I think you're saying that the derivative of x^2 at x=3 is the negative of the coefficient of the x term of the expansion of (x-3)^2.

To see why, try finding the derivative of x^2 at x=3 from the definition. What do you see?
 
The definition of the derivative; what other definition would I refer to?

But, yes, people do often seem to call the use of this definition "working from first principles". Give it a try.
 
Ok I thought you meant that the gradient of curve is defined as the gradient of the tangent to the curve at that point. But ok I will have a play with first principles.

The only hunch I had was something to do with repeated roots. But not sure that goes anywhere.
 
That idea goes back to Fermat who used it to find slopes of tangent line before Newton and Leibniz developed Calculus. If a line, y= mx+ b, cuts a curve, y= f(x) in two places then mx+ b= f(x) has two roots. If it is a tangent line at x= a then mx+ b= f(x) has x= a as a double root.

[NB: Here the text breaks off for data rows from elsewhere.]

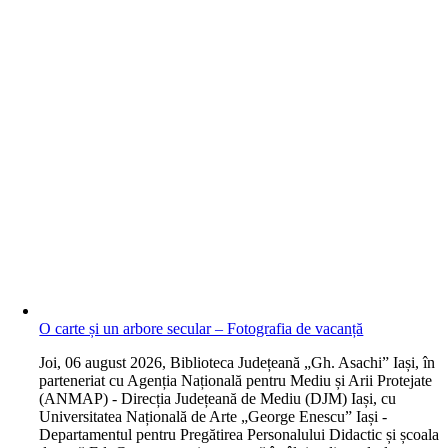
O carte și un arbore secular – Fotografia de vacanță
J
oi, 06 august 2026, Biblioteca Județeană „Gh. Asachi” Iași, în
parteneriat cu Agenția Națională pentru Mediu și Arii Protejate
(ANMAP) - Direcția Județeană de Mediu (DJM) Iași, cu
Universitatea Națională de Arte „George Enescu” Iași -
Departamentul pentru Pregătirea Personalului Didactic și școala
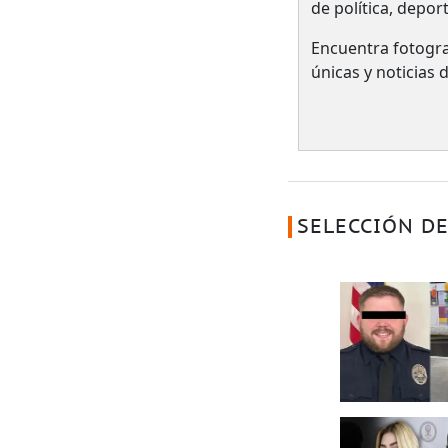
de política, depor
Encuentra fotogra
únicas y noticias
SELECCIÓN DE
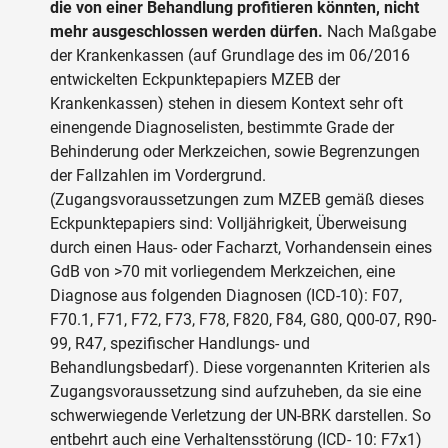
die von einer Behandlung profitieren könnten, nicht
mehr ausgeschlossen werden dürfen.
Nach Maßgabe
der Krankenkassen (auf Grundlage des im 06/2016
entwickelten Eckpunktepapiers MZEB der
Krankenkassen) stehen in diesem Kontext sehr oft
einengende Diagnoselisten, bestimmte Grade der
Behinderung oder Merkzeichen, sowie Begrenzungen
der Fallzahlen im Vordergrund.
(Zugangsvoraussetzungen zum MZEB gemäß dieses
Eckpunktepapiers sind: Volljährigkeit, Überweisung
durch einen Haus- oder Facharzt, Vorhandensein eines
GdB von >70 mit vorliegendem Merkzeichen, eine
Diagnose aus folgenden Diagnosen (ICD-10): F07,
F70.1, F71, F72, F73, F78, F820, F84, G80, Q00-07, R90-
99, R47, spezifischer Handlungs- und
Behandlungsbedarf). Diese vorgenannten Kriterien als
Zugangsvoraussetzung sind aufzuheben, da sie eine
schwerwiegende Verletzung der UN-BRK darstellen. So
entbehrt auch eine Verhaltensstörung (ICD- 10: F7x1)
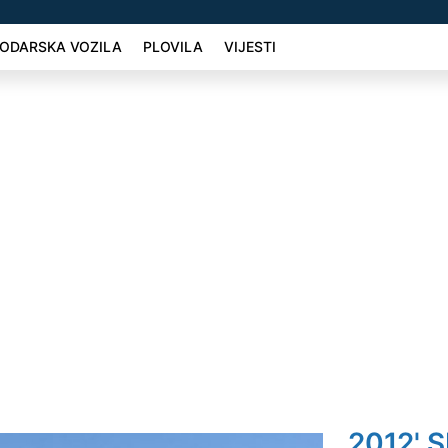
ODARSKA VOZILA
PLOVILA
VIJESTI
2012' S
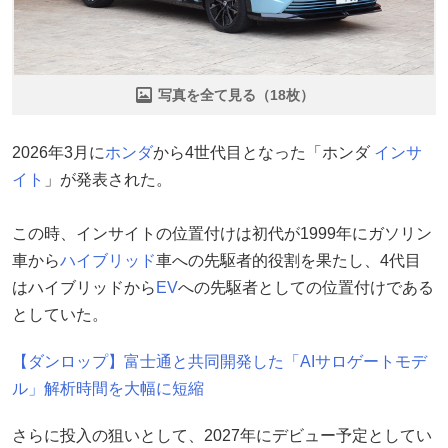
写真を全て見る（18枚）
2026年3月に
ホンダ
から4世代目となった「ホンダ
インサ
イト
」が発表された。
この時、インサイトの位置付けは初代が1999年にガソリン
車から
ハイブリッド
車への先駆者的役割を果たし、4代目
はハイブリッドから
EV
への先駆者としての位置付けである
としていた。
【ダンロップ】富士通と共同開発した「AIサロゲートモデ
ル」解析時間を大幅に短縮
さらに投入の狙いとして、2027年にデビュー予定としてい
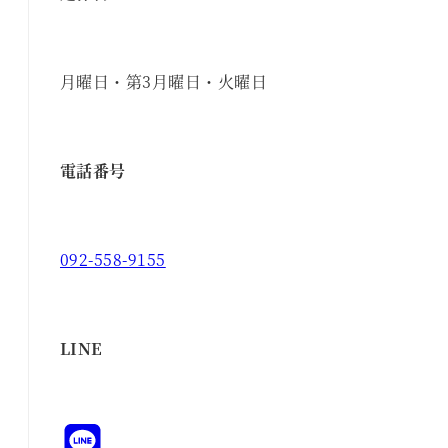
月曜日・第3月曜日・火曜日
電話番号
092-558-9155
LINE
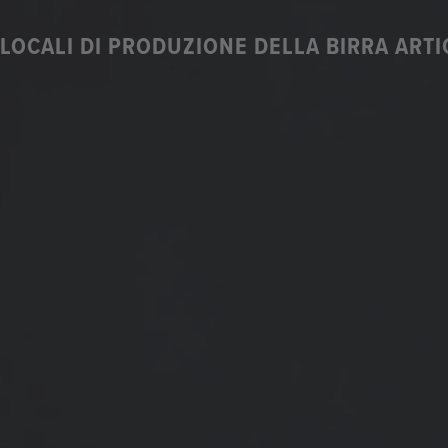
I LOCALI DI PRODUZIONE DELLA BIRRA ART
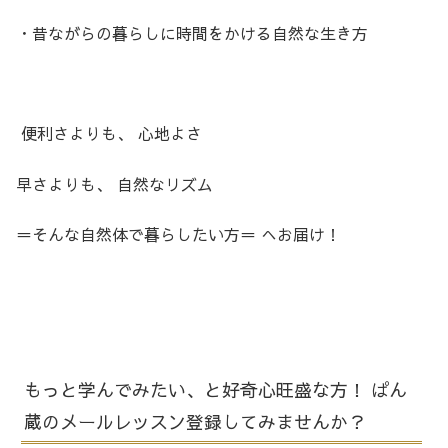
・昔ながらの暮らしに時間をかける自然な生き方
便利さよりも、 心地よさ
早さよりも、 自然なリズム
＝そんな自然体で暮らしたい方＝ へお届け！
もっと学んでみたい、と好奇心旺盛な方！ ぱん
蔵のメールレッスン登録してみませんか？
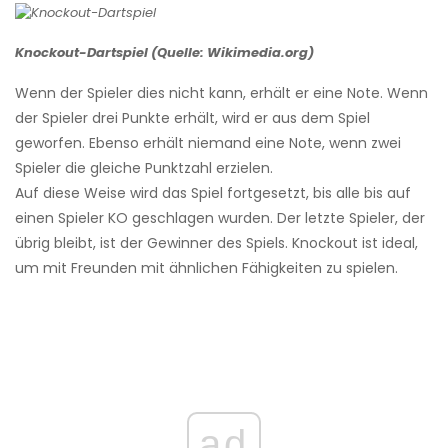
Knockout-Dartspiel (Quelle: Wikimedia.org)
Wenn der Spieler dies nicht kann, erhält er eine Note. Wenn
der Spieler drei Punkte erhält, wird er aus dem Spiel
geworfen. Ebenso erhält niemand eine Note, wenn zwei
Spieler die gleiche Punktzahl erzielen.
Auf diese Weise wird das Spiel fortgesetzt, bis alle bis auf
einen Spieler KO geschlagen wurden. Der letzte Spieler, der
übrig bleibt, ist der Gewinner des Spiels. Knockout ist ideal,
um mit Freunden mit ähnlichen Fähigkeiten zu spielen.
ad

In the case of \(\displaystyle f(x)= x^2\) that becomes \(\displaystyle mx+ b= x^2\) or \(\displaystyle x^2- mx- b= 0\). That will have, say, x= 3 as a double root if and only of \(\displaystyle x^2- mx- b= (x- 3)^2= x^2- 6x+ 9\). By inspection, m= 6 and b= -9. The tangent line to \(\displaystyle y= x^2\) at x= 3 is y= 6x- 9 and the gradient there is 6.
 
Ah very nice! Makes a lot of sense.
So you can use this approach to find gradients without differentiation!!
 
Sometimes; it doesn't work for all functions.

Have you tried finding the slope at x=3 "from first principles"? Here it is, starting from the definition of the derivative:

[MATH]f(x) = x^2[/MATH]​

[MATH]f'(x)=\lim_{x\to 3}\frac{f(3+h)-f(3)}{h}=\lim_{x\to 3}\frac{(h+3)^2-(3)^2}{h}=\lim_{x\to 3}\frac{h^2+6h+9-9}{h}=\lim_{x\to 3}\frac{h^2+6h}{h}=\lim_{x\to 3}(h+6)=6[/MATH]​

Do you see that the 6 is exactly the coefficient of x (here, h) in the expansion? That will be true for the limit anywhere.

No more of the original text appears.